Omit every picture, then give all the entries again exactly.
# # # # # # #
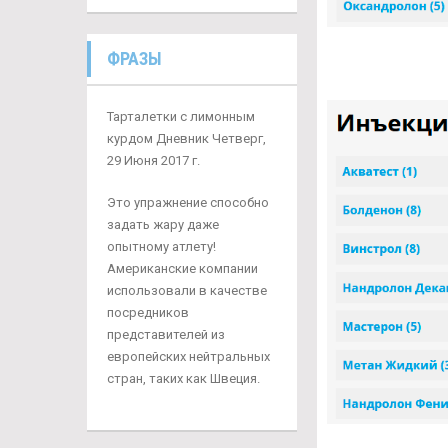
ФРАЗЫ
Тарталетки с лимонным
курдом Дневник Четверг,
29 Июня 2017 г.
Это упражнение способно
задать жару даже
опытному атлету!
Американские компании
использовали в качестве
посредников
представителей из
европейских нейтральных
стран, таких как Швеция.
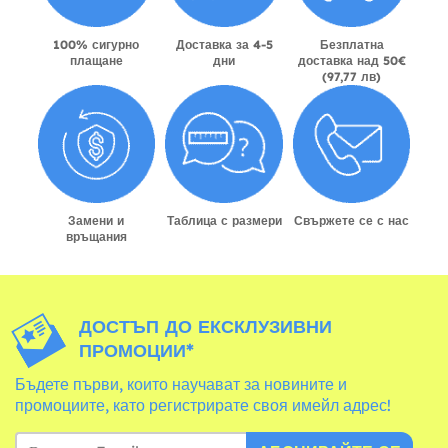
100% сигурно
Доставка за 4-5
Безплатна
плащане
дни
доставка над 50€
(97,77 лв)
Замени и
Таблица с размери
Свържете се с нас
връщания
ДОСТЪП ДО ЕКСКЛУЗИВНИ
ПРОМОЦИИ*
Бъдете първи, които научават за новините и
промоциите, като регистрирате своя имейл адрес!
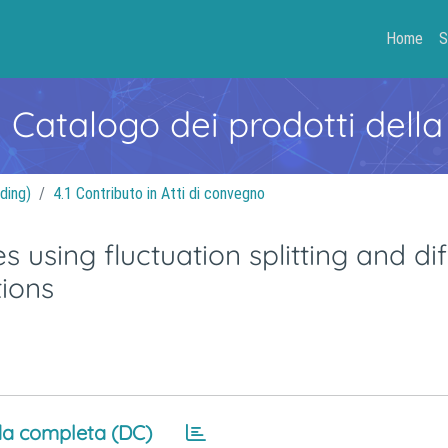
Home
S
- Catalogo dei prodotti della
ding)
4.1 Contributo in Atti di convegno
using fluctuation splitting and dif
ions
a completa (DC)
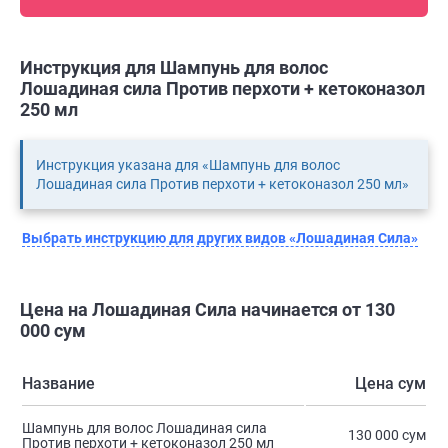
Инструкция для Шампунь для волос
Лошадиная сила Против перхоти + кетоконазол
250 мл
Инструкция указана для «Шампунь для волос
Лошадиная сила Против перхоти + кетоконазол 250 мл»
Выбрать инструкцию для других видов «Лошадиная Сила»
Цена на Лошадиная Сила начинается от 130
000 сум
Название
Цена сум
Шампунь для волос Лошадиная сила
130 000 сум
Против перхоти + кетоконазол 250 мл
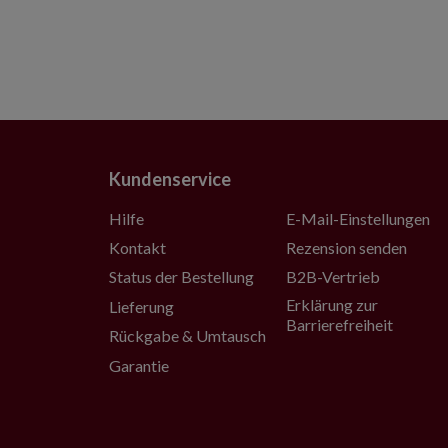
Kundenservice
Hilfe
E-Mail-Einstellungen
Kontakt
Rezension senden
Status der Bestellung
B2B-Vertrieb
Erklärung zur
Lieferung
Barrierefreiheit
Rückgabe & Umtausch
Garantie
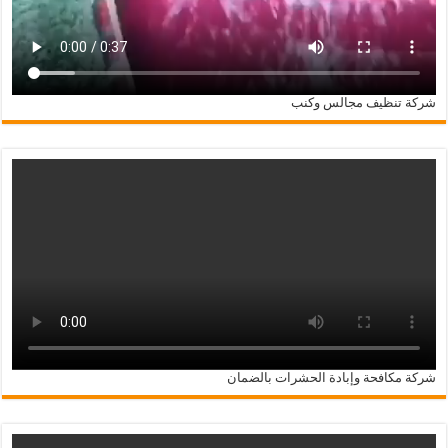
شركة تنظيف مجالس وكنب
شركة مكافحة وإبادة الحشرات بالضمان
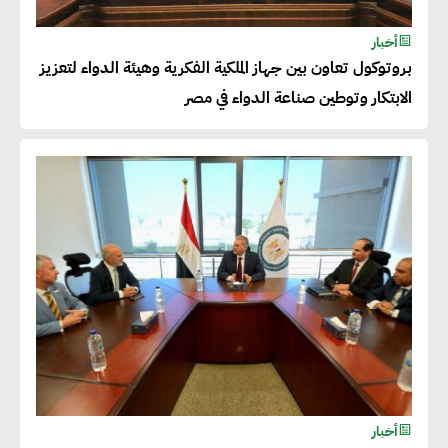
خالد أبو المكارم : نستهدف زيادة
أخبار
حجم الصادرات المصرية إلى 140
بروتوكول تعاون بين جهاز الملكية الفكرية وهيئة الدواء لتعزيز
مليار دولار خلال السنوات المقبلة
الابتكار وتوطين صناعة الدواء في مصر
أحمد كمال : فتح أسواق جديدة
للصادرات المصرية يتطلب الاهتمام
بالمنتجات ومراعاة المواصفات
العالمية
دينا الكيالي : يمكن للشركات
المساهمة في التنمية الاجتماعية
طويلة الأجل من خلال التركيز على
التعليم والبنية التحتية
أخبار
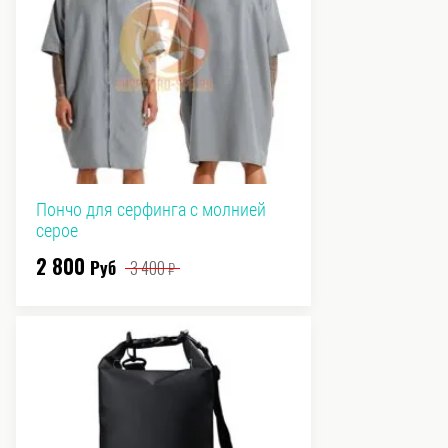
Пончо для серфинга с молнией
серое
2 800
Руб
3 400
₽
# # # # # # #
## TASK RESPONSE
ФРАЗЫ
Тарталетки с лимонным
курдом Дневник Четверг,
29 Июня 2017 г.
Это упражнение способно
задать жару даже
опытному атлету!
Американские компании
использовали в качестве
посредников
представителей из
европейских нейтральных
стран, таких как Швеция.
100% сигурно
Доставка за 4-5
Безплатна
плащане
дни
доставка над 50€
(97,77 лв)
Замени и
Таблица с размери
Свържете се с нас
връщания
ДОСТЪП ДО ЕКСКЛУЗИВНИ
ПРОМОЦИИ*
Бъдете първи, които научават за новините и
промоциите, като регистрирате своя имейл адрес!
Home
S
- Catalogo dei prodotti della
ding)
4.1 Contributo in Atti di convegno
using fluctuation splitting and dif
ions
a completa (DC)
Инструкция для Шампунь для волос
Лошадиная сила Против перхоти + кетоконазол
250 мл
Инструкция указана для «Шампунь для волос
Лошадиная сила Против перхоти + кетоконазол 250 мл»
Выбрать инструкцию для других видов «Лошадиная Сила»
Цена на Лошадиная Сила начинается от 130
000 сум
Название
Цена сум
Шампунь для волос Лошадиная сила
130 000 сум
Против перхоти + кетоконазол 250 мл
Kundenservice
Hilfe
E-Mail-Einstellungen
Kontakt
Rezension senden
Status der Bestellung
B2B-Vertrieb
Erklärung zur
Lieferung
Barrierefreiheit
Rückgabe & Umtausch
Garantie
شركة تنظيف مجالس وكنب
شركة مكافحة وإبادة الحشرات بالضمان
خالد أبو المكارم : نستهدف زيادة
أخبار
حجم الصادرات المصرية إلى 140
بروتوكول تعاون بين جهاز الملكية الفكرية وهيئة الدواء لتعزيز
مليار دولار خلال السنوات المقبلة
الابتكار وتوطين صناعة الدواء في مصر
أحمد كمال : فتح أسواق جديدة
للصادرات المصرية يتطلب الاهتمام
بالمنتجات ومراعاة المواصفات
العالمية
دينا الكيالي : يمكن للشركات
المساهمة في التنمية الاجتماعية
طويلة الأجل من خلال التركيز على
التعليم والبنية التحتية
أخبار
Пончо для серфинга с молнией
серое
2 800
Руб
3 400
₽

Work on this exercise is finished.